Tiki Triangle: Mai Kai
For anyone that is a fan of Tiki, Polynesian Pop or even anything retro. This is a must visit over and under anything I am about to state here. If you are in the area, even for one night, you must visit. If you have the budget and the means, even if you are only going to come to this city once to go to one place, this would be it.
The overall decor is unsurpassed by any tiki bar I’ve ever visited. The gardens, bars, dining room, even the bathrooms are as tiki as you are ever going to see. I could not imagine being any more authentic or elaborate.
For more than 60 years the Mai-Kai has been in operation with ties still today from the original owners. Each room is named after one of the Polynesian islands. I started this journey at the Molokai Bar as you first walk in. There are over 51 different cocktails here to choose from starting including non-alcholic, mild, medium and strong. There is something for everyone here.
My friend was on medication so he opted to sample several of the non-alcoholic drinks. He tells me there were all good. As for me, I didn’t come here to get smashed, and I didn’t. I was just hoping to get through a few drinks without stumbling out so I can sample “the best of” the cocktails selection they had. I am not a lightweight but 5 drinks should have had an effect on me. I purposely got there at 6pm for cocktail hour so that I can enjoy at least 3 drinks at half price without blowing my dining budget. It was not until I got to the dining room after happy hour that I finally tasted some rum in the Yeoman’s Grog cocktail.
Along with the drinks, the food was also a disappointment. It was ok. Not the best, certainly not the worst, but how hard is it to get food served hot, or at least warm? Cold steamed broccoli and pork fried rice with no pork that is barely warm is not something I would pay $25 anywhere else for. But of course that is not the reason I came. Just as Catholic must visit the Vatican, or the Jews Jerusalem, the tiki aficionados must visit the Mai-Kai.
The pupu platter was not the traditional flaming hibachi you normally find in most Chinese and Polynesian restaurants. The flames were contained underneath the serving tray. One small eggroll was cut into 4 pieces. Clever. Bacon-wrapped chicken nugget smaller than an olive. You can never go wrong with bacon, but the rest left a lot to be desired.
I ordered a 2nd appetizer and they brought out their ribs. Again, nothing special. They tasted like bbq sauce from a jar, not at all tender, and not a hint of soy sauce or even that bright red you find in most Chinese ribs.
The crispy orange beef came with about 6-7 pieces, small enough to be an appetizers. I ordered it spicy, and it was, but nothing special here either.

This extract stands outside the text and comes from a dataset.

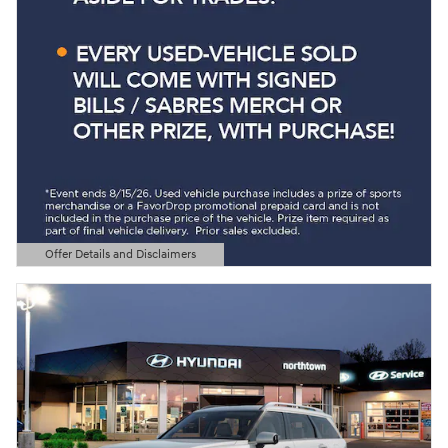
Offer Details and Disclaimers
Open Details Modal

The only thing that made this experience truly incredible was the Polynesian Show performance. A beautiful woman with a New Zealand accent comes on stage to describe to you every aspect of every performance, a bit about the Mai-Kai setup and it truly is a 50-minute tour of all the Polynesian islands. From Hawaii to Tahiti, Samoa to Fiji, they covered the entire Polynesian Triangle from various regions with historical facts, tradition and perfect execution and authenticity.
By the end of the show I had to have just one more cocktail to end the evening as a nightcap. The Kona Coffee Grog. The description reads: Flaming rum, coffee, honey cream and secret spices. I tasted no coffee, just hot chocolate made with hot water (no milk or cream) and overproof rum. The best part of this drink was the presentation and the mug I got to take home.
This is a busy place. In fact, that is the overall theme. I did not feel I was in a relaxed atmosphere. When I asked the waitress in the cocktail bar she was very pleasant and polite but told me she was busy. When I placed the order for ribs she ran off before I could order my second cocktail. And again, and the 3rd time I had to wave my hand to grab her attention and ask for a Mai Tai. Its hard to be angry at a very young pretty girl in a bikini top and a micro sarong, but I think she needed that drink more than me.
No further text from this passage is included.